DATASET EXTRACT:

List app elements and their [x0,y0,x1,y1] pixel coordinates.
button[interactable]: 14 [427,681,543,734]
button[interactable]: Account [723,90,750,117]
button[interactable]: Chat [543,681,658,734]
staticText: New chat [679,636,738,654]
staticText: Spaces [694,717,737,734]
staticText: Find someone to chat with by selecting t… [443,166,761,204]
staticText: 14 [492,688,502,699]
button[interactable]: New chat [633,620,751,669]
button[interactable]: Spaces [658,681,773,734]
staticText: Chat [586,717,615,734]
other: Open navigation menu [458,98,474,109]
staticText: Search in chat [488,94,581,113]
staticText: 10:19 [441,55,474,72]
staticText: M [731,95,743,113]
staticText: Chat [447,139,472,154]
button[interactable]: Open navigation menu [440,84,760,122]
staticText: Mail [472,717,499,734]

WHAT YOU NEED TO DO:
Lines containing "Spaces" in the records above: how many are there? Give only the number.

EXPECTED OUTPUT:
2